# Murphy's Law and water lines



## Mike CHS (May 19, 2015)

We have a crew with bull dozer out trying to level out a spot for my new workshop.  We share a well with the neighbor but we weren't positive about where his water line was.  The crew boss just called and said he had a guy running to town for some parts. 

Timing was actually good since that same crew is running the water line from a commercial water tap that we and three of the neighbors just had put in so we needed to find the well line anyway.  We are taking the neighbor off the well and running the commercial water to his house and teeing it on for another neighbor.  He's an elderly gent and just has an old mobile home (land owned by the other neighbor) so it won't cost him anything.


----------



## babsbag (May 20, 2015)

At my place it was a poorly installed septic line...hit it at less than 18" below ground, should have been at 4'. And it was running uphill...Murphy was writing a lot of new laws that day.


----------



## greybeard (May 21, 2015)

In my town, after a seveer t-storm knocked down a utility pole downtown, the electric utility company crew just moved over a couple of feet, knocked a hole in the sidewalk and bored a new hole for the replacement pole. We've all seen this public service thing:







Evidently, the electric company thought it didn't apply to them and their drill auger bogged down just as it severed an underground  main trunk telephone line and knocked out phone/fax service to nearly 10,000 customers across 1/2 the county for 2 days, including to 2 hospitals and the police and fire depts. Wire bundle was about 6" in diameter. That was a lot of twisted pairs to splice back together and weatherproof.

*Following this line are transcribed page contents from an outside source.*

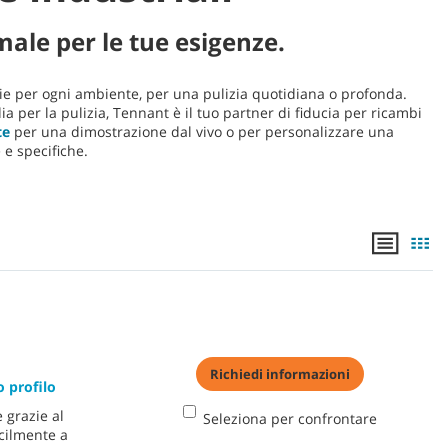
ale per le tue esigenze.
ie per ogni ambiente, per una pulizia quotidiana o profonda.
ia per la pulizia, Tennant è il tuo partner di fiducia per ricambi
te
per una dimostrazione dal vivo o per personalizzare una
 e specifiche.
Richiedi informazioni
 profilo
e grazie al
Seleziona per confrontare
cilmente a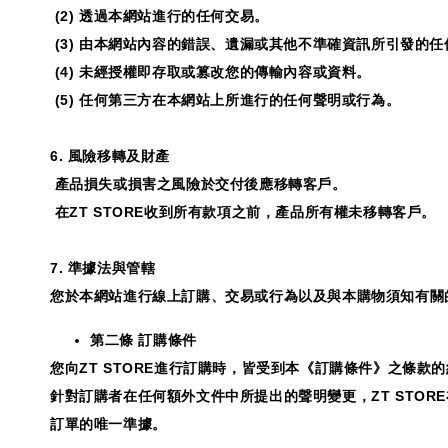
(2)
透過本網站進行的任何交易。
(3)
由本網站內容的錯誤、遺漏或其他不準確資訊所引發的任
(4)
未經授權即存取或篡改您的傳輸內容或資料。
(5)
任何第三方在本網站上所進行的任何聲明或行為。
6.
風險移轉及財產
產品損失或損害之風險於交付後應移轉客戶。
在
ZT STORE
收到所有款項之前，產品所有權未移轉客戶。
7.
準據法與管轄
您於本網站進行線上訂購、交易或行為以及與本購物須知有關
第二條 訂購條件
您向
ZT STORE
進行訂購時，皆受到本《訂購條件》之條款的
針對訂購者在任何額外文件中所提出的聲明變更，
ZT STORE
訂單的唯一準據。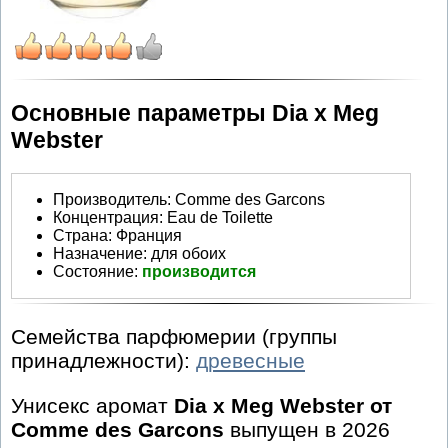
Основные параметры Dia x Meg
Webster
Производитель
:
Comme des Garcons
Концентрация:
Eau de Toilette
Страна:
Франция
Назначение:
для обоих
Состояние:
производится
Семейства парфюмерии (группы
принадлежности):
древесные
Унисекс аромат
Dia x Meg Webster от
Comme des Garcons
выпущен в 2026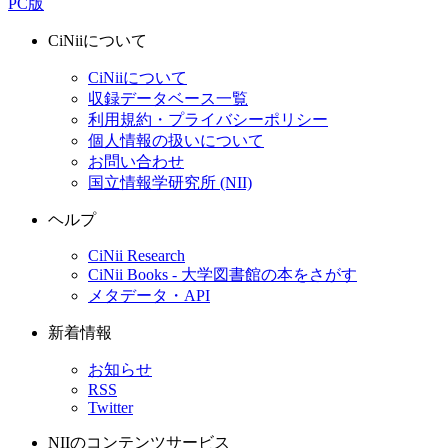
PC版
CiNiiについて
CiNiiについて
収録データベース一覧
利用規約・プライバシーポリシー
個人情報の扱いについて
お問い合わせ
国立情報学研究所 (NII)
ヘルプ
CiNii Research
CiNii Books - 大学図書館の本をさがす
メタデータ・API
新着情報
お知らせ
RSS
Twitter
NIIのコンテンツサービス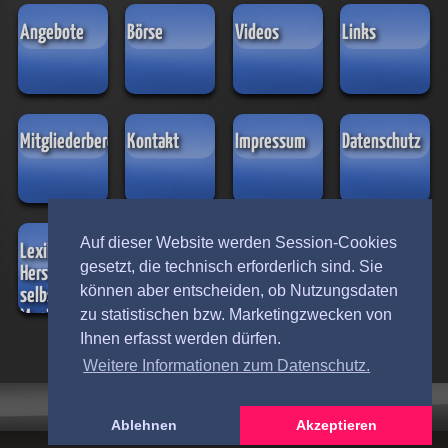
Angebote
Börse
Videos
Links
Mitgliederbereich
Kontakt
Impressum
Datenschutz
Auf dieser Website werden Session-Cookies
Lexikon der
gesetzt, die technisch erforderlich sind. Sie
Hersteller
können aber entscheiden, ob Nutzungsdaten
selbstspielender
zu statistischen bzw. Marketingzwecken von
Musikinstrumente
aus Leipzig
Ihnen erfasst werden dürfen.
Weitere Informationen zum Datenschutz.
Ablehnen
Akzeptieren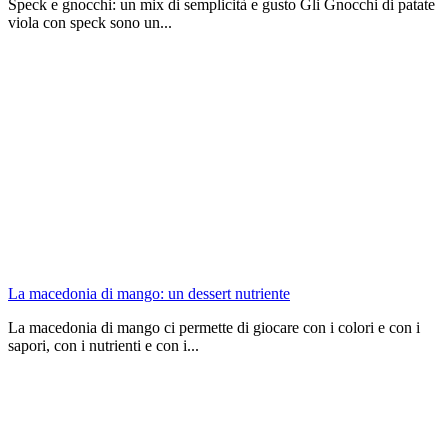
Speck e gnocchi: un mix di semplicità e gusto Gli Gnocchi di patate
viola con speck sono un...
La macedonia di mango: un dessert nutriente
La macedonia di mango ci permette di giocare con i colori e con i
sapori, con i nutrienti e con i...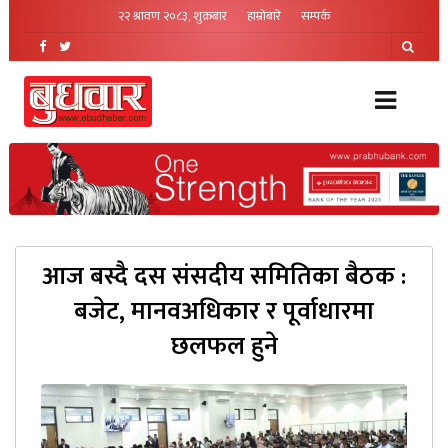
२२ श्रावण २०८३, शुक्रबार
हाम्रोबारे
सम्पर्क
आज बस्दै दस संसदीय समितिका बैठक :
बजेट, मानवअधिकार र पूर्वाधारमा
छलफल हुने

Brother-in-law had a fence put up, and his fence crew drilled a posthole right thru a 4' poly water main that some county contractor had buried just inside private property, and the whole community was without water for 2 days. Plats showed the line to be on the public easement--obviously it was not.


----------



## babsbag (May 21, 2015)

Pipes I can deal with...(maybe not a 4' one) but wires that have to be spliced or pulled and replaced are a lot of work. We hit a wire to our pool light once with a trencher, it looked like colorful confetti everywhere; but replacing it was not a party. We had completely forgotten about that wire until we found it. Why is it you can find them when you don't want them and can't find them when you need them? Is that Murphy again?


----------



## Mike CHS (May 22, 2015)

I was working for a utility construction company many years ago just outside Detroit trenching down about 12' deep.  We hit one of the main phone trunk lines that wasn't shown on any drawings.  It took them 3 days to get it all back together but I have no idea how many people lost service.

It will still be awhile before we actually get the shop built but this is at least a start.  The dozer that found the water line was there to level out the little slope where the shop will be built.  The "before" is more to the west than the current picture.  The line of brush in the 2013 picture is basically a dump spot for construction debris that the previous owner used since the dump that was two miles away was too far I guess.

I have lost count of how many fires, dump runs and tons of brick/block has been used to fill in a ditch intended to fill a pond that wouldn't hold water.  

The to-do list is still huge but getting smaller since we only have 5 or 6 days a month there to work on it.  We hope to be there full time around October of this year.


----------



## Southern by choice (May 22, 2015)

So exciting! 
Enjoying the progress updates and wow have you managed to do so much with the little time you have.
Beautiful land!


----------



## Mike CHS (May 22, 2015)

Thanks Southern - we have reached the point where every thing that gets done is a major change in the big picture.  We had the dozer crew clean out a road through a patch of woods that we will use to lay water lines from the tap that just got installed.  It also gives me access to an area about 500' x 200' that was so steep that I was afraid of turning my tractor over trying to cut it.

We have been carrying buckets from the well for over two years now for bathing/toilet/cleaning.  One of the 1st things we did was re-do the plumbing and wiring but I didn't connect the water line from the well to the house since rural water was supposed to be there in May of 2013.  The crew that got the contract on the extended water lines was from West Tennessee and they had no idea how hard it was to excavate our limestone that only lies about a foot or so under the surface.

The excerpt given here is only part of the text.